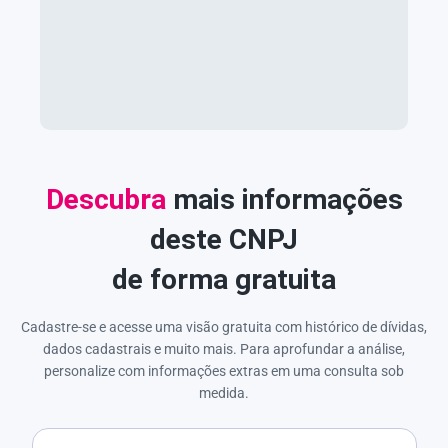
Descubra
mais informações
deste CNPJ
de forma gratuita
Cadastre-se e acesse uma visão gratuita com histórico de dívidas,
dados cadastrais e muito mais. Para aprofundar a análise,
personalize com informações extras em uma consulta sob
medida.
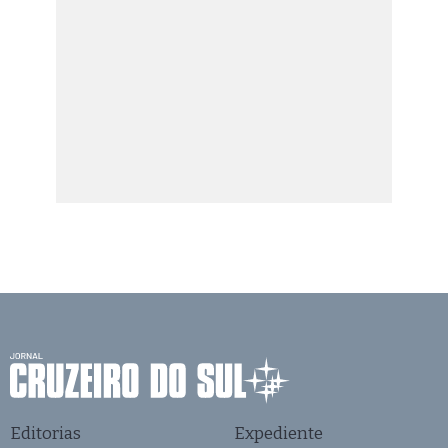
Editorias
Expediente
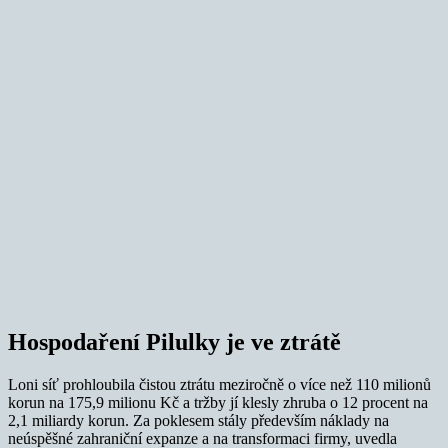
Hospodaření Pilulky je ve ztrátě
Loni síť prohloubila čistou ztrátu meziročně o více než 110 milionů
korun na 175,9 milionu Kč a tržby jí klesly zhruba o 12 procent na
2,1 miliardy korun. Za poklesem stály především náklady na
neúspěšné zahraniční expanze a na transformaci firmy, uvedla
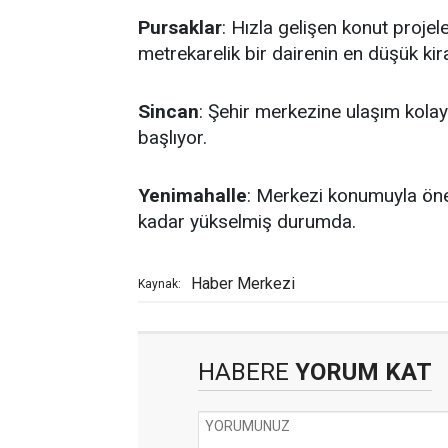
Pursaklar
: Hızla gelişen konut projel
metrekarelik bir dairenin en düşük kir
Sincan
: Şehir merkezine ulaşım kolayl
başlıyor.
Yenimahalle
: Merkezi konumuyla öne
kadar yükselmiş durumda.
Haber Merkezi
Kaynak:
HABERE
YORUM KAT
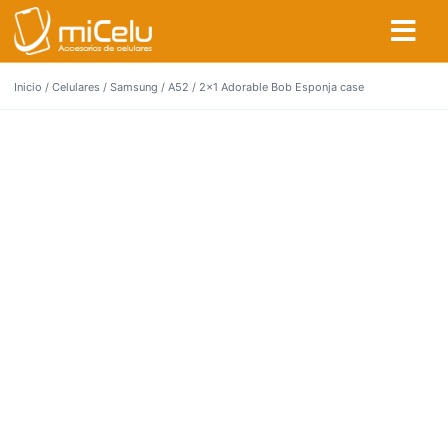
Inicio
/
Celulares
/
Samsung
/
A52
/ 2×1 Adorable Bob Esponja case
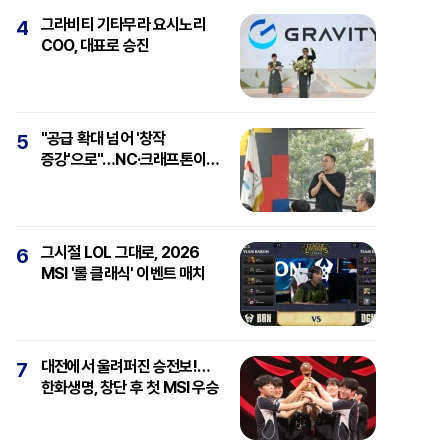
그라비티 기타무라 요시노리
4
COO, 대표로 승진
"공급 확대 넘어 '창작
5
증강'으로"…NC·크래프톤이
보는 'AI와 게임'
그시절 LOL 그대로, 2026
6
MSI '롤 클래식' 이벤트 매치
대전에서 울려퍼진 승전보!…
7
한화생명, 창단 후 첫 MSI 우승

■ Problem statement
A faithful copy of all the data above, without its pictures, is the expected result.

■ Output of the task
Descubra
mais informações
deste CNPJ
de forma gratuita
Cadastre-se e acesse uma visão gratuita com histórico de dívidas,
dados cadastrais e muito mais. Para aprofundar a análise,
personalize com informações extras em uma consulta sob
medida.
Editorias
Expediente
Hospodaření Pilulky je ve ztrátě
Loni síť prohloubila čistou ztrátu meziročně o více než 110 milionů
korun na 175,9 milionu Kč a tržby jí klesly zhruba o 12 procent na
2,1 miliardy korun. Za poklesem stály především náklady na
neúspěšné zahraniční expanze a na transformaci firmy, uvedla
Pursaklar
: Hızla gelişen konut projel
metrekarelik bir dairenin en düşük kir
Sincan
: Şehir merkezine ulaşım kolayl
başlıyor.
Yenimahalle
: Merkezi konumuyla öne
kadar yükselmiş durumda.
Haber Merkezi
Kaynak:
HABERE
YORUM KAT
Inicio
/
Celulares
/
Samsung
/
A52
/ 2×1 Adorable Bob Esponja case
그라비티 기타무라 요시노리
4
COO, 대표로 승진
"공급 확대 넘어 '창작
5
증강'으로"…NC·크래프톤이
보는 'AI와 게임'
그시절 LOL 그대로, 2026
6
MSI '롤 클래식' 이벤트 매치
대전에서 울려퍼진 승전보!…
7
한화생명, 창단 후 첫 MSI 우승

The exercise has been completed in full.